# A question in topological group

• Sep 16th 2010, 12:54 AM
luoginator
A question in topological group
Hey guys, I was just thinking of a question in topological group. Suppose A and B are two closed sets in a topological group, then A*B is closed. Can any of you help me think of a counter example of this please? Or, if you think it is true, then you may prove it.

Thanks a lot.
• Sep 16th 2010, 04:19 AM
Opalg
Quote:

Originally Posted by luoginator
Hey guys, I was just thinking of a question in topological group. Suppose A and B are two closed sets in a topological group, then A*B is closed. Can any of you help me think of a counter example of this please? Or, if you think it is true, then you may prove it.

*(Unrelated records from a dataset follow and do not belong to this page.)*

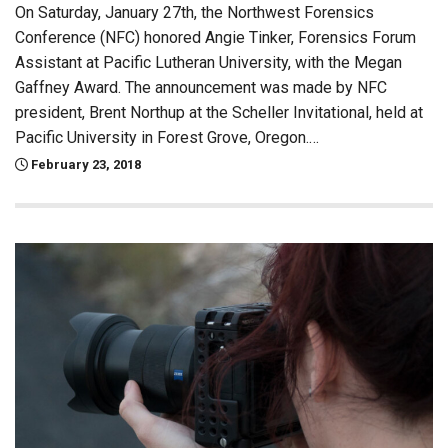
On Saturday, January 27th, the Northwest Forensics
Conference (NFC) honored Angie Tinker, Forensics Forum
Assistant at Pacific Lutheran University, with the Megan
Gaffney Award. The announcement was made by NFC
president, Brent Northup at the Scheller Invitational, held at
Pacific University in Forest Grove, Oregon.…
February 23, 2018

This need not be true even in an Abelian group. For example, a normed vector space is a topological group under addition (just ignore the scalar multiplication), and it is possible for the sum of two closed subspaces to be non-closed. A specific example of that is given here.
• Sep 16th 2010, 03:52 PM
luoginator
Thanks, but what about the multiplication. A*B means a*b for a belongs to A and b belongs to B. Thanks
• Sep 16th 2010, 07:13 PM
Iondor
I have a counterexample:
Take the multiplicative group of the reals
$G:=\mathbb{R}-\{0\}$

$
A:=\mathbb{Z}-\{0\}
$

$
B:=\{\frac{1}{n} : n \in \mathbb{N} , n\geq 1\}
$

are closed in G, but
$A\cdot B=\mathbb{Q}-\{0\}$
isn't.
• Sep 16th 2010, 09:40 PM
luoginator
Nice Counter Example. thx:)
• Sep 16th 2010, 11:55 PM
Opalg
Quote:

Originally Posted by luoginator
Thanks, but what about the multiplication. A*B means a*b for a belongs to A and b belongs to B. Thanks

A vector space is an additive group, so the group operation is addition.

Iondor's example is a lot simpler and neater than the one I gave. But the vector space example shows that you can even take A and B to be closed subgroups of a topological group, and their "product" (which is their sum in this case) can still fail to be closed.